Different stress conditions, of biotic and abiotic nature, enhance the cellular production of reactive oxygen species (ROS) [1]. Due to their reactive nature, ROS are potentially harmful to all cellular components. Apart their destructive nature, ROS behave as metabolic regulators, being considered as secondary messengers. Indeed, ROS can trigger pathways aimed at saving cells from demise; however, under certain conditions, they can also impair the cellular red/ox balance as to activate a programmed cell death (PCD) process [2, 3]. These differences in the ROS-dependent responses seem to be due to different localization, timing and level of ROS production under different stimuli [4, 5]. Moreover, the possibility that the co-production of other reactive species is a critical point for the activation of different defence responses has been recently underlined. Increasing attention has been paid to nitric oxide (NO) as a signal molecule synergically acting with ROS in the activation of PCD [6, 7]. The level of ROS and the cellular redox homeostasis are regulated by different antioxidant systems; among these, ascorbate (ASC) plays a pivotal role, it being both a direct scavenger of ROS and the electron donor of ascorbate peroxidase (APX), a key enzyme for scavenging hydrogen peroxide in plant cells [8, 9].

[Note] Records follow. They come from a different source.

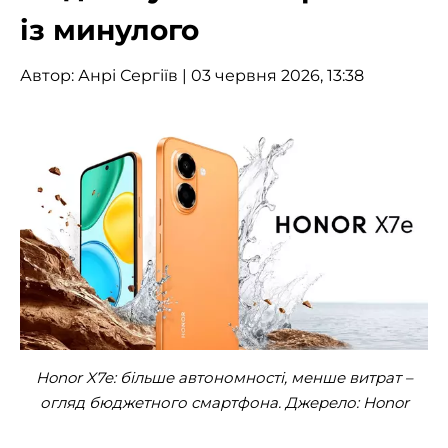
із минулого
Автор:
Анрі Сергіїв
| 03 червня 2026, 13:38
Honor X7e: більше автономності, менше витрат –
огляд бюджетного смартфона. Джерело: Honor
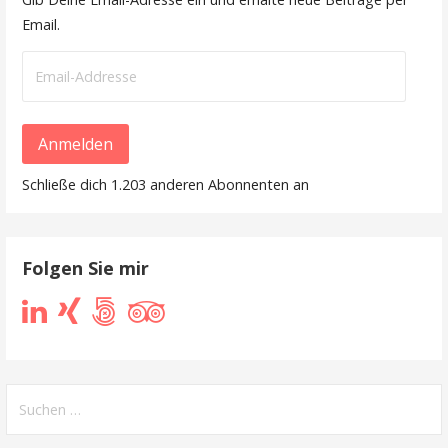
Email.
Email-
Addresse
Anmelden
Schließe dich 1.203 anderen Abonnenten an
Folgen Sie mir
Suchen
nach:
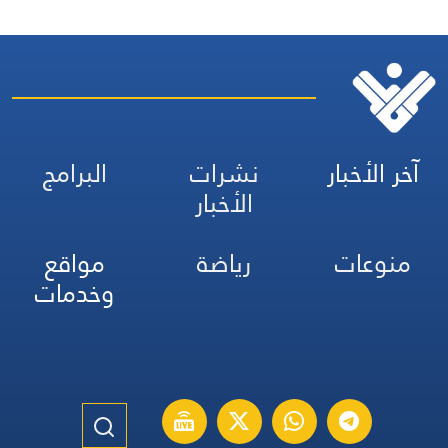
آخر الأخبار
نشرات
البرامج
الأخبار
منوعات
رياضة
مواقع
وخدمات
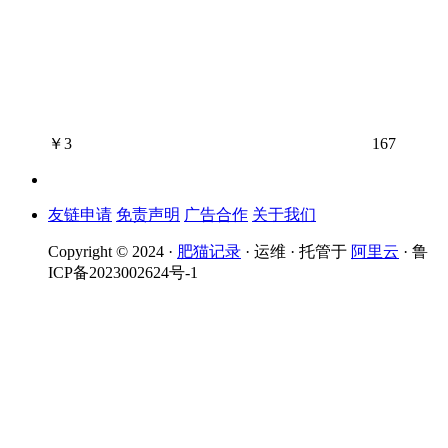
￥
3
167
友链申请
免责声明
广告合作
关于我们
Copyright © 2024 ·
肥猫记录
· 运维 · 托管于
阿里云
· 鲁
ICP备2023002624号-1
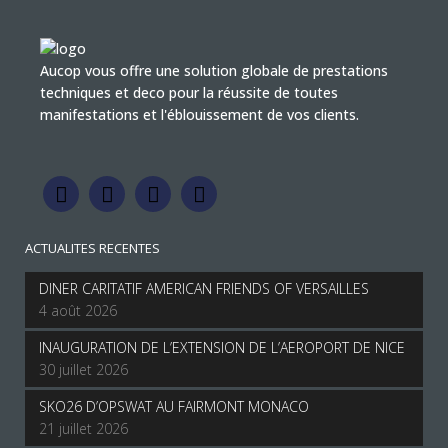
Aucop vous offre une solution globale de prestations
techniques et deco pour la réussite de toutes
manifestations et l'éblouissement de vos clients.
ACTUALITES RECENTES
DINER CARITATIF AMERICAN FRIENDS OF VERSAILLES
4 août 2026
INAUGURATION DE L’EXTENSION DE L’AEROPORT DE NICE
30 juillet 2026
SKO26 D’OPSWAT AU FAIRMONT MONACO
21 juillet 2026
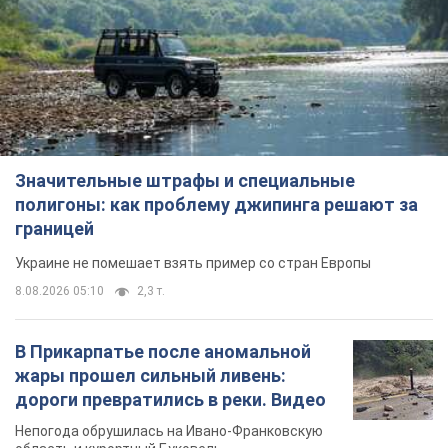
Значительные штрафы и специальные
полигоны: как проблему джипинга решают за
границей
Украине не помешает взять пример со стран Европы
8.08.2026 05:10
2,3 т.
В Прикарпатье после аномальной
жары прошел сильный ливень:
дороги превратились в реки. Видео
Непогода обрушилась на Ивано-Франковскую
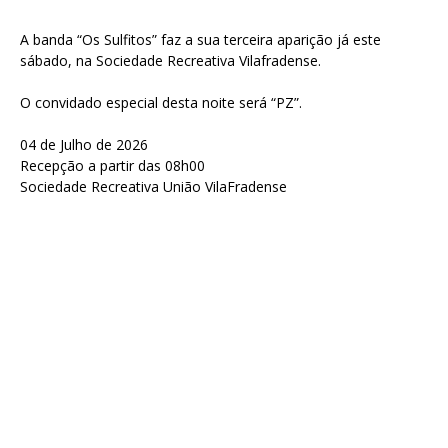
A banda “Os Sulfitos” faz a sua terceira aparição já este
sábado, na Sociedade Recreativa Vilafradense.
O convidado especial desta noite será “PZ”.
04 de Julho de 2026
Recepção a partir das 08h00
Sociedade Recreativa União VilaFradense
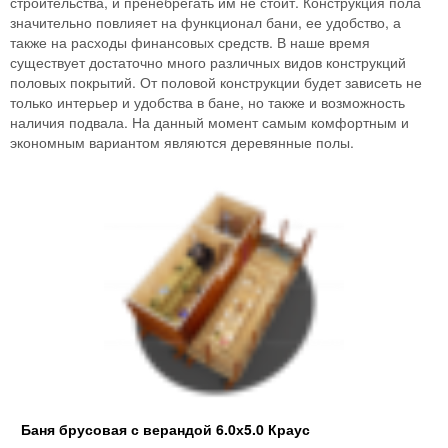
строительства, и пренебрегать им не стоит. Конструкция пола
значительно повлияет на функционал бани, ее удобство, а
также на расходы финансовых средств. В наше время
существует достаточно много различных видов конструкций
половых покрытий. От половой конструкции будет зависеть не
только интерьер и удобства в бане, но также и возможность
наличия подвала. На данный момент самым комфортным и
экономным вариантом являются деревянные полы.
Баня брусовая с верандой 6.0х5.0 Краус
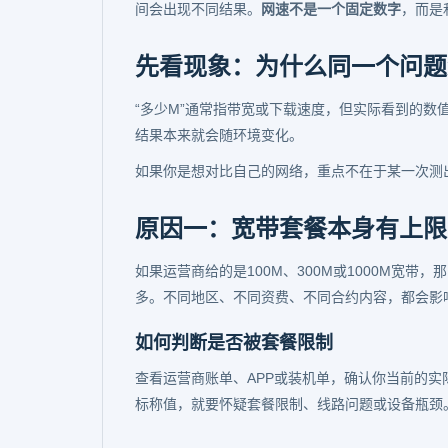
间会出现不同结果。
网速不是一个固定数字
，而是
先看现象：为什么同一个问题
“多少M”通常指带宽或下载速度，但实际看到的数
结果本来就会随环境变化。
如果你是想对比自己的网络，重点不在于某一次测
原因一：宽带套餐本身有上限
如果运营商给的是100M、300M或1000M宽
多。不同地区、不同资费、不同合约内容，都会影
如何判断是否被套餐限制
查看运营商账单、APP或装机单，确认你当前的
标称值，就要怀疑套餐限制、线路问题或设备瓶颈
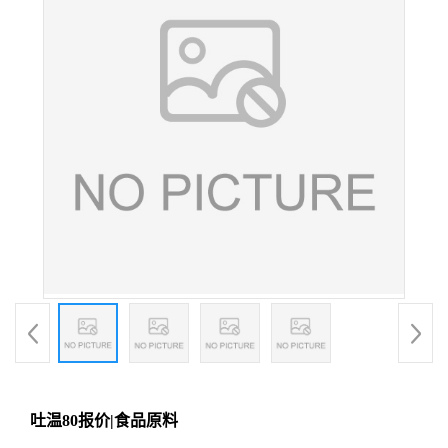
吐温80报价|食品原料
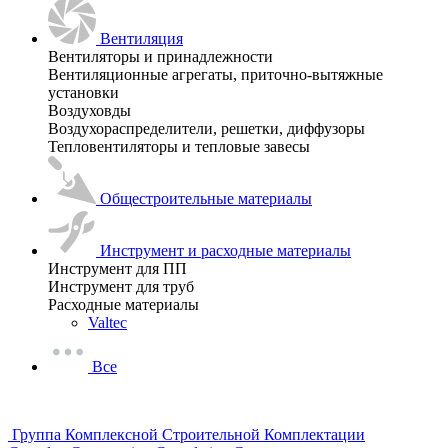
Вентиляция
Вентиляторы и принадлежности
Вентиляционные агрегаты, приточно-вытяжные
установки
Воздуховды
Воздухораспределители, решетки, диффузоры
Тепловентиляторы и тепловые завесы
Общестроительные материалы
Инструмент и расходные материалы
Инструмент для ПП
Инструмент для труб
Расходные материалы
Valtec
Все
Группа Комплексной Строительной Комплектации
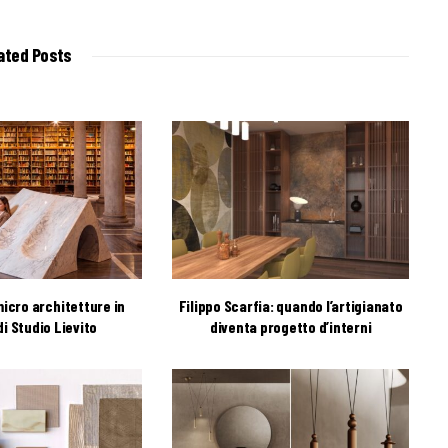
b
s
i
t
ated Posts
e
icro architetture in
Filippo Scarfia: quando l’artigianato
i Studio Lievito
diventa progetto d’interni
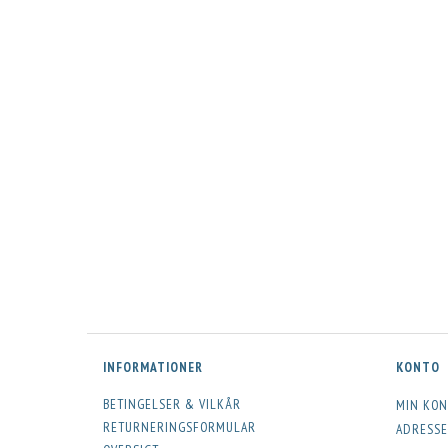
INFORMATIONER
KONTO
BETINGELSER & VILKÅR
MIN KON
RETURNERINGSFORMULAR
ADRESSE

Here we report data showing that in tobacco cultured cells a moderate oxidative stress did not lead to apoptotic or necrotic events whereas, when H2O2 production was increased over a certain range of concentration, an induction of cell death with the features of necrosis was achieved. On the other hand, when the tobacco cells were simultaneous treated with NO and H2O2 generators a PCD program was triggered. The scavengers ASC and APX change differently under the various stress conditions. During the moderate oxidative stress a transient increase in APX activity occurred whereas, in the induction of cell necrosis, the activity of APX decreased proportionally to cell death. Under such conditions, no alteration in the APX gene expression was evident and 24 hours after the generation of the oxidative stress, APX activity was significantly increased in the surviving cells, in order to overcome the oxidative stress and to avoid further cell death. When the PCD program was triggered in these cells by the contemporary increase of NO and H2O2 the suppression of APX occurred both at the translation or post-translation level. The decrease in APX seems to be one of the first alteration in the redox regulating systems induced in the plant cells in route to PCD.